Aerospace Engineering at the University of Illinois at Urbana-Champaign offers the newly formed professional non-thesis master's program in Aerospace Systems Engineering. The program focuses on systems thinking and the application of these techniques in developing aerospace systems from the initial needs identification to the total system integration. Students are exposed to requirements development, concepts of operations definition, functional analysis, product and functional hierarchies, interface identification, "design-to" requirements, system trade studies, retaining design integrity, and decision analysis in systems-of-systems and family-of-systems environments. Students are encouraged to define their own strategies to solutions using system engineering approaches and methods in an indeterminate solution space.

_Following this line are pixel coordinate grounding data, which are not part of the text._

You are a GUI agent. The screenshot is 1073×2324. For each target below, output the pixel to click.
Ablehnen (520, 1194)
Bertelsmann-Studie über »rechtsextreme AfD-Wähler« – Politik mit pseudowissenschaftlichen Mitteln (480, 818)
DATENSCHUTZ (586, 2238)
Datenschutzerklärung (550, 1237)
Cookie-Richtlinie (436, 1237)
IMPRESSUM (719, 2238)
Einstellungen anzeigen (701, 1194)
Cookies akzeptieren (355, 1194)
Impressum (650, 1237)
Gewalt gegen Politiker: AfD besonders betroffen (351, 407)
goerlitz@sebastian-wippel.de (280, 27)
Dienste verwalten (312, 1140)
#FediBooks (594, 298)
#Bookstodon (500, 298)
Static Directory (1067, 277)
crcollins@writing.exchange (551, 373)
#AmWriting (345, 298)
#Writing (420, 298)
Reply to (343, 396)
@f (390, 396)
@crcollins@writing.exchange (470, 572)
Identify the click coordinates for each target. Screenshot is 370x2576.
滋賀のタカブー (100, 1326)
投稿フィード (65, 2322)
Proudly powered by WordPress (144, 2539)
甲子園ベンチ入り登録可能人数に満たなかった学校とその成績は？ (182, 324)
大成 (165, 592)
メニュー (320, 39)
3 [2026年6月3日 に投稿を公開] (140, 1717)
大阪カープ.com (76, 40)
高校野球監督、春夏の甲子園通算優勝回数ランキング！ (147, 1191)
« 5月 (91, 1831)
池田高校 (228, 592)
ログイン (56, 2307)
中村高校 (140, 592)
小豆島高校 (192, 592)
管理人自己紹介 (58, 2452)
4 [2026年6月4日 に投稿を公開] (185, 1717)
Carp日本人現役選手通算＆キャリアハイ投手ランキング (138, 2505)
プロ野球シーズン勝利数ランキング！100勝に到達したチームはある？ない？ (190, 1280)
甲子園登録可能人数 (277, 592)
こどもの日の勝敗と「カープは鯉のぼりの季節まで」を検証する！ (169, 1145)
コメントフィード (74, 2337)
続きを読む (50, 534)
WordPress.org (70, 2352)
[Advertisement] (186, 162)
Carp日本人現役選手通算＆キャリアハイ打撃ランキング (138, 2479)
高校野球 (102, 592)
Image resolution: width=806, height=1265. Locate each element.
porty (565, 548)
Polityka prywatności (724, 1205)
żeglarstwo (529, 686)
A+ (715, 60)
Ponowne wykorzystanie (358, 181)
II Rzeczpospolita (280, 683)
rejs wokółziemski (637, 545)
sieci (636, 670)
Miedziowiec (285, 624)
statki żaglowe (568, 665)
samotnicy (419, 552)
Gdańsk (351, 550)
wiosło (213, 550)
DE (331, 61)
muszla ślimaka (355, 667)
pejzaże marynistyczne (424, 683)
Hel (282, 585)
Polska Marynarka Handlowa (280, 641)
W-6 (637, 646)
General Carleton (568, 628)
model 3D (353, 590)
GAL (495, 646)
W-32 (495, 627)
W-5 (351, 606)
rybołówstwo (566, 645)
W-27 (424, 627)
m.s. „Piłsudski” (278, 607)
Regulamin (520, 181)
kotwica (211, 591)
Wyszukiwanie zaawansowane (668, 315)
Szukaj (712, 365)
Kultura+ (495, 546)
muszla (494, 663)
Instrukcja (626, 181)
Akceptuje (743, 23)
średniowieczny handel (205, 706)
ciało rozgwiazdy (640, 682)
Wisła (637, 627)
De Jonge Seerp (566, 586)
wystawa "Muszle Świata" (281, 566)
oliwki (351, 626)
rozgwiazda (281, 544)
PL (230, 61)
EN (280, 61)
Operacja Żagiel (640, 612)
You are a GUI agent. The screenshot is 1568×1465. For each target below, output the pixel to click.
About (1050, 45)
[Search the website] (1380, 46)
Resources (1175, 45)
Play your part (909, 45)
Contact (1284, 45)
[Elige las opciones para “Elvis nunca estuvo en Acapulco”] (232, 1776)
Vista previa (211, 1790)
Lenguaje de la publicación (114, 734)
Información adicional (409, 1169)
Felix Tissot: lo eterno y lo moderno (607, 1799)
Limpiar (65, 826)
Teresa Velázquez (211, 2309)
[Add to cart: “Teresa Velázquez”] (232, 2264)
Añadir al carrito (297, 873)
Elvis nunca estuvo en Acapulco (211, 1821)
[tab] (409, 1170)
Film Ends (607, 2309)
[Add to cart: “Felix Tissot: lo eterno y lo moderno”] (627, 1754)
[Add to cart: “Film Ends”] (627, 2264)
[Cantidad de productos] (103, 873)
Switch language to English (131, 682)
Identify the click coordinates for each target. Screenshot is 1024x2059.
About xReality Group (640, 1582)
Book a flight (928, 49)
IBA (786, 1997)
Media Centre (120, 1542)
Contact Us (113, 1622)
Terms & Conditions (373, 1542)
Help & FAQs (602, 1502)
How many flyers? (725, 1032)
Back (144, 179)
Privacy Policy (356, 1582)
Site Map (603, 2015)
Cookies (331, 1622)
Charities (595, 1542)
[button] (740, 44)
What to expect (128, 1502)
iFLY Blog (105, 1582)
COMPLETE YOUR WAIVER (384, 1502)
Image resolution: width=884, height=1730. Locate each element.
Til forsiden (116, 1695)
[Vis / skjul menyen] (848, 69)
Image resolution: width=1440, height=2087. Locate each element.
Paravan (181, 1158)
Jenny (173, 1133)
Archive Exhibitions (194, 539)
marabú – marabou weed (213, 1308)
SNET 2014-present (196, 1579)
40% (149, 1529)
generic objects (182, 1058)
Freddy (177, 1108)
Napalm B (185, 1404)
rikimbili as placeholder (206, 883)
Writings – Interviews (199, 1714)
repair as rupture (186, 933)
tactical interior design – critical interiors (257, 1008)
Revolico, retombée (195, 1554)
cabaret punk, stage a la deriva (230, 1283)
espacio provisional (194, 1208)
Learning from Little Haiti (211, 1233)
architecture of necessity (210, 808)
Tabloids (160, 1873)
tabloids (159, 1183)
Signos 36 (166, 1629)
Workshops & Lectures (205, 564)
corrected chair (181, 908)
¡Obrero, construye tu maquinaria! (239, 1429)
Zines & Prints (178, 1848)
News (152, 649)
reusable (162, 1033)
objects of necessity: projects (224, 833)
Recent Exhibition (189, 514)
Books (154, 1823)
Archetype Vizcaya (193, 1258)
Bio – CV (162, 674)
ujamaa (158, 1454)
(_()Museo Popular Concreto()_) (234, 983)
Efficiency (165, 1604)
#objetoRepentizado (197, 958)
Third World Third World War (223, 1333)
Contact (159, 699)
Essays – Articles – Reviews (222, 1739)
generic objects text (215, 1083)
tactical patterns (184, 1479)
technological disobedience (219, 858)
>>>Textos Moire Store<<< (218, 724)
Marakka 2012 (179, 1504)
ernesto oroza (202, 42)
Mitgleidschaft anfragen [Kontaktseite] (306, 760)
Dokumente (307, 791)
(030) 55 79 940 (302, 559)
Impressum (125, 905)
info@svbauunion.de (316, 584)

A heuristic view of the aerospace product, processes, and enterprise is desirable whether one works in one of the many systems engineering areas or one of the core science areas such as structures, aerodynamics, or propulsion. An understanding of the holistic nature of complex systems is necessary to adequately tailor and optimize products for a particular use. This understanding allows engineers to realize their individual products' contributions to the entire system while enhancing the engineers' value to prospective employers.
  • Systems Engineers are responsible for requirements development, architectural definition, operational modeling, simulation of potential systems, design, and verification. They also are responsible for manufacturing methods and assembly and testing of products in development.

  • Systems engineers take charge of many of the "specialty fields" in aerospace, including reliability, maintainability, supportability, safety, human factors, and environmental analysis. Systems engineers are also needed in the fields of information assurance, networks, sensors, and software.

  • System-of-systems architects are specialists in Systems Engineering. These engineers keep systems tied together and operating as a single unified element.